Monday, September 20, 2010

An Amazing Weekend

It may be Monday, but I still have the same grin on my face as I had during the weekend. It was amazing!

Friday afternoon I left Saint Louis to head to Columbus, Ohio to flag the USAC .25 Midget race. The drive to Columbus was long as my upcoming panel I am on with Temple Grandin at the USAAA world conference dominated my thinking. It would not be a lie if I said it was the only thing I thought about.

By the time I got in Indianapolis (about halfway to Columbus) I was exhausted from the internal run-around my mind was doing. I kept trying to decide what I will say, but nothing felt right and traffic was dense so nothing positive came from my continuous debate on what to say.

As the Indiana/Ohio border neared I got hungry so I left the interstate and got off in Richmond. Unbeknownst to me as I neared the Wendy's, I would, as I was eating, realize that this was the exit I had my 2nd ever book signing at back in April 2009. I really wanted to drive the extra mile to visit the Hastings store, but the road was under construction and traffic was snarled up so I didn't go, but it was a fresh reminder of just how far I have come, in regards to confidence, since that book signing.

I got to Columbus and found my way to the track where set up was underway. I breathed two sighs of relief as I made it there because 1. I stopped thinking about what to say on that panel and 2. I was back at a USAC event.

Worrying is something I am good at and ever since that one bobble at Indy during the Battle at the Brickyard ( I was worried I would never be working at a USAC ever again. I'm glad I was wrong!

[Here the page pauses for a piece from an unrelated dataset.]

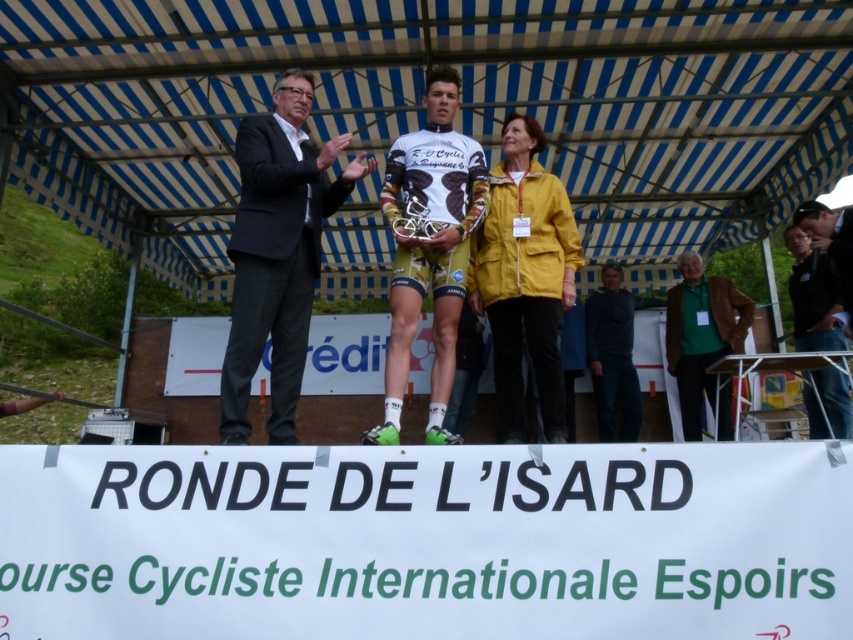 You are a photographer at the Ronde de l Isard event and need to take a photo of the cyclist holding the trophy. The photographer is standing at point 0.5, 0.5. Where should you position yourself to include both the cyclist and the dark gray suit at left in the frame?

To include both the cyclist and the dark gray suit at left in the frame, position yourself so that the dark gray suit at left is on the left side of the photo. Since the dark gray suit at left is located at point (277, 252) and the photographer is at (426, 320), moving slightly to the right would center the composition while keeping both subjects within the frame.

You are standing at the event and want to take a photo of the two points mentioned. Which point, point (229,342) or point (573,260), is closer to you?

Point (229,342) is closer to the viewer than point (573,260).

It may have only been my 2nd event, but arriving at the track and being with the other staff felt natural to me. I know I have said this a lot, but having confidence is vital and I had it. In any new situation I am going to be quiet, shy, timid, and probably a little frightened. But, should I survive the first situation I will start building confidence up. Sometimes this is fast, sometimes this is slow, perhaps painfully slow, but with each time my movements become more natural and all the small things that set me back will slowly become transparent.

Because this was a race track and the USAC staff and organization are top notch the transition time was just one event. I was at home, or rather Kansas for those that know that meaning, and it may have been Friday night but I was already counting down the minutes until Saturday morning when racing would take place.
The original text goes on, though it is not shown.